The year in Australian politics was one characterised by tumult, indifference and a degree of soul searching – but there were big changes, too. Julia Gillard succeeded in introducing the controversial carbon tax, which some argued in our Intelligence Squared debate would have questionable effect on climate change. Facing off against record growth in emissions, the bills' passing marked a legislative defeat for climate change denial and earned Gillard a place in Atlantic’s top 50 Brave Thinkers of 2011.

Leadership

While the PM fended off suggestions of internal party dissent (and the niggling threat of a Rudd challenge), and grappled with the challenges of a minority government, the broader question of leadership took the spotlight this year. In her Lunchbox/Soapbox presentation, Christine Nixon argued that Gillard is a progressive, consultative leader who has been wrongly judged against an outdated model.

Speakers debating the proposition that ‘Both Major Parties are Failing the Australian People’ lamented a lack of ‘real policy debate’ and questioned the ability of Labor and the Coalition to ‘govern for all, but also to govern for the national interest’. And Susan Mitchell courted the ire of the Opposition and its supporters when she criticised Tony Abbott’s ‘narrow worldview’ and ‘political opportunism’.

In one of our biggest events this year, Paul Keating blamed John Howard for throwing Australia’s moral compass overboard, whilst recounting the reforms of his own government and reiterating key concepts of his vision.

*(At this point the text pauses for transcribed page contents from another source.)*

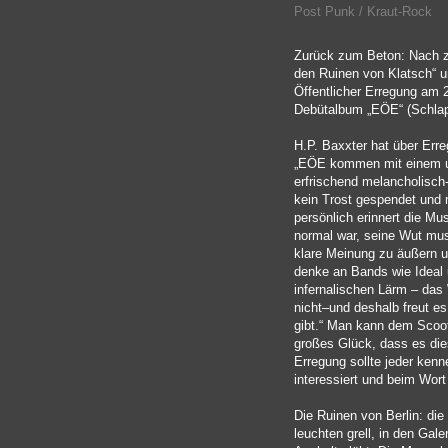
Post Punk / Kraut-Rock
Zurück zum Beton: Nach z
den Ruinen von Klatsch“ u
Öffentlicher Erregung am 2
Debütalbum „EÖE“ (Schlap
H.P. Baxxter hat über Erre
„EÖE kommen mit einem 
erfrischend melancholisch-
kein Trost gespendet und m
persönlich erinnert die Mu
normal war, seine Wut mus
klare Meinung zu äußern 
denke an Bands wie Ideal 
infernalischen Lärm – das
nicht–und deshalb freut e
gibt.“ Man kann dem Scoot
großes Glück, dass es die
Erregung sollte jeder kenn
interessiert und beim Wort
Die Ruinen von Berlin: die
leuchten grell, in den Gale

On his party’s current woes, he offered: ‘Labor hasn’t lost its soul, but it has lost its story.’

Oration

Keating was speaking to promote After Words: The Post-Prime Ministerial Speeches. Former Keating speechwriter Don Watson appeared in a separate event earlier in the year, amongst other things explaining his relationship with his former boss.

You may recall the Keating-Watson disagreement over whose words were spoken by Keating in the 1992 Redfern speech; it was among many favourite speeches reread at our Unaccustomed As I Am event in July. (Elsewhere, some wondered whether Gillard’s woes in the polls were linked to her scripted speech style).

Polls

Speaking of the polls, we invited a formidable political brains trust to examine the effect of the news cycle and polling on the political process in our Greasy Polls Talking Point event. Their assessment somewhat echoed the earlier observations of Lindsay Tanner, who lamented the behaviour of the media and described parliamentary question time as ‘performance art for the six o'clock news’.

Who we are

Amidst the political back-and-forth, we continued to examine our changing national identity. Our So Who The Bloody Hell Are We? series turned the lens on blokes, the quarter-acre block and the fair go. Judith Brett talked about the relationship between city and country, while Guy Rundle explored the essentialist, adversarial racial politics emerging from a crisis of identity in the West.

Finally, Thomas Keneally finished our year of Lunchbox/Soapbox polemics with a presentation about twentieth century White Australia’s relationship with its Aboriginal and Asian ‘others’.